You should not use them if there is any chance for big/critical 
computations. Actually I don't like to have two subsets of 
language: one with good performance, and other with good 
maintainability/readability. I have a couple thought about this 
situation.
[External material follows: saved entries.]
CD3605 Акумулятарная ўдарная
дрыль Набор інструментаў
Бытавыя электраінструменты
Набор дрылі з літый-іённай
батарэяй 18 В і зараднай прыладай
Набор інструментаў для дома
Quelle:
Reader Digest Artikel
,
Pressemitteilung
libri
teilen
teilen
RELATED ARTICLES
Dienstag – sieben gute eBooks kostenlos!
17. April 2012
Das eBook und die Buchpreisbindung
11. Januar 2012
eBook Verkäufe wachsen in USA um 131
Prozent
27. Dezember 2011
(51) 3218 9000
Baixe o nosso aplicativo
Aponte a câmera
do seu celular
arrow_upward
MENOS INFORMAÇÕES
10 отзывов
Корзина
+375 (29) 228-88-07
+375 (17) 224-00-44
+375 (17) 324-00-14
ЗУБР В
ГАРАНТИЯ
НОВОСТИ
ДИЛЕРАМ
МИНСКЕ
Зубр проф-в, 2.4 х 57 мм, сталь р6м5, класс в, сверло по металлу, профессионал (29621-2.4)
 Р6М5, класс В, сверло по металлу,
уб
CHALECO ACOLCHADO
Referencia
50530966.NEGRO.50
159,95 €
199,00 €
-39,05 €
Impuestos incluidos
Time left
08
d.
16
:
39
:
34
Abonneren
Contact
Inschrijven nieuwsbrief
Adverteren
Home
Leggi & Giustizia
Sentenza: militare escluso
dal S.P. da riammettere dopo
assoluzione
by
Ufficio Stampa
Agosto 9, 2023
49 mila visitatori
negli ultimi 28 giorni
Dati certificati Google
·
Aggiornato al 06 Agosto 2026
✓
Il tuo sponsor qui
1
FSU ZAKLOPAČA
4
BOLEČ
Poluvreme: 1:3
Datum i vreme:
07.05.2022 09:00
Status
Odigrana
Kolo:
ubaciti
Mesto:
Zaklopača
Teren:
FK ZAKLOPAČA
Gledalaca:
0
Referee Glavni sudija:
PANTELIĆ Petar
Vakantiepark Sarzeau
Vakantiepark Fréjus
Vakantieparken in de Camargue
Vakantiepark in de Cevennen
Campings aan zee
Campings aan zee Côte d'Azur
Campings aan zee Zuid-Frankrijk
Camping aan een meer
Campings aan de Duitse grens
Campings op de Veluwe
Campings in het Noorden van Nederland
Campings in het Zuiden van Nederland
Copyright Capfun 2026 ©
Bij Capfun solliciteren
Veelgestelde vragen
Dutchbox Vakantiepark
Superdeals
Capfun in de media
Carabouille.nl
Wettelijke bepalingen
May by we can use CTFE and mixin for inlining some 
range based code on library level?

FYI One of my benchmark (calculate sum of two simple ranges):
#!/usr/bin/rdmd

module zip_test;

import std.range;
import std.datetime;
import std.getopt;
import std.stdio;
import std.algorithm;


struct Range{
         uint count = 0;
          property bool empty(){
                 return count>=limit;
         }
          property int front(){
                 return count;
         }
         bool popFront(){
                 count++;
                 return count<limit;
         }
}

uint testForEach(){
         Range r1, r2;
         uint rs = 0;
         for(int i=0; !r1.empty && !r2.empty; i++){
                 rs += r1.front + r2.front;
                 r1.popFront();
                 r2.popFront();
         }
         writefln("foreach: %s", rs);
         return rs;
}
uint testZip(){
         Range r1, r2;
         auto tmpRange = step1(r1, r2);
         auto rs = reduce!(q{ a + b })(0U, tmpRange);
//      auto rs = reduce!((a,b) => a + b)(0U, tmpRange);
         writefln("zip: %s", rs);
         return rs;
}

auto step1(Range r1, Range r2){
         //return zip(r1, r2).map!(a => a[0]+a[1]);
         return zip(r1, r2).map!(q{a[0]+a[1]});
}

uint limit = 10_000;

void main(string[] args){
         getopt( args, "limit", &limit);
         auto r = benchmark!(testForEach, testZip)(10);
         foreach(idx, rs; r){
                 writefln("%s - %s", idx, rs.msecs);
         }
}

Results:
~/ldc2-0.12.0-linux-x86_64/bin/ldmd2 -O -release -inline 
zip_test.d
./zip_test --limit 10000000
…........
0 - 0
1 - 764
Dec 13 2013
parent reply "lomereiter" <lomereiter gmail.com> writes:
On Friday, 13 December 2013 at 18:03:28 UTC, Nikolay wrote:
 Results:
 ~/ldc2-0.12.0-linux-x86_64/bin/ldmd2 -O -release -inline 
 zip_test.d
 ./zip_test --limit 10000000
 …........
 0 - 0
 1 - 764
And now try -inline-threshold=1024 ;-) Reading -help-hidden sometimes helps.
Dec 13 2013
parent "Nikolay" <sibnick gmail.com> writes:
 And now try -inline-threshold=1024 ;-)
 Reading -help-hidden sometimes helps.
Thanks. It is really game changer. I get my words about ranges back.
Dec 14 2013